= Problem description =
A picture-free, exact copy of all the records below is the goal.

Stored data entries
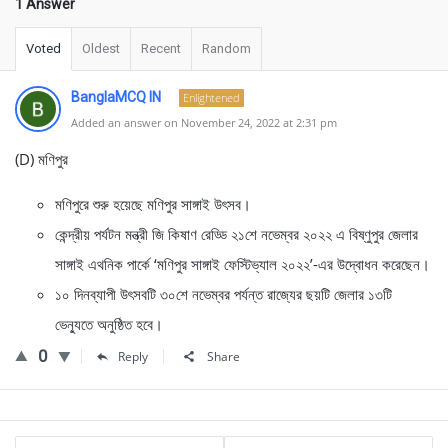
1 Answer
Voted
Oldest
Recent
Random
BanglaMCQ IN
Enlightened
Added an answer on November 24, 2022 at 2:31 pm
(D) মণিপুর
মণিপুরে শুরু হয়েছে মণিপুর সাঙ্গাই উৎসব।
কেন্দ্রীয় পর্যটন মন্ত্রী জি কিষাণ রেড্ডি ২১শে নভেম্বর ২০২২ এ বিষ্ণুপুর জেলার
সাঙ্গাই এথনিক পার্কে ‘মণিপুর সাঙ্গাই ফেস্টিভ্যাল ২০২২’-এর উদ্বোধন করেছেন।
১০ দিনব্যাপী উৎসবটি ৩০শে নভেম্বর পর্যন্ত রাজ্যের ছয়টি জেলার ১৩টি
ভেন্যুতে অনুষ্ঠিত হবে।
0
Reply
Share
Sidebar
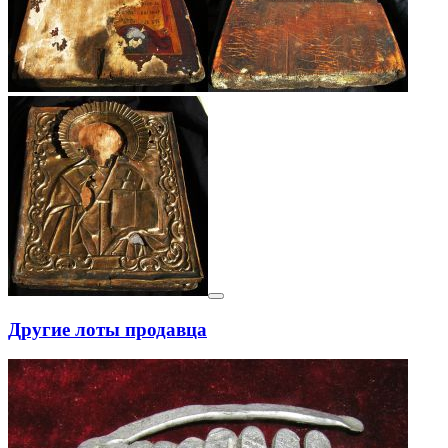
Другие лоты продавца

= Result for this task =
1 Answer
Voted
Oldest
Recent
Random
BanglaMCQ IN
Enlightened
Added an answer on November 24, 2022 at 2:31 pm
(D) মণিপুর
মণিপুরে শুরু হয়েছে মণিপুর সাঙ্গাই উৎসব।
কেন্দ্রীয় পর্যটন মন্ত্রী জি কিষাণ রেড্ডি ২১শে নভেম্বর ২০২২ এ বিষ্ণুপুর জেলার
সাঙ্গাই এথনিক পার্কে ‘মণিপুর সাঙ্গাই ফেস্টিভ্যাল ২০২২’-এর উদ্বোধন করেছেন।
১০ দিনব্যাপী উৎসবটি ৩০শে নভেম্বর পর্যন্ত রাজ্যের ছয়টি জেলার ১৩টি
ভেন্যুতে অনুষ্ঠিত হবে।
0
Reply
Share
Sidebar
Другие лоты продавца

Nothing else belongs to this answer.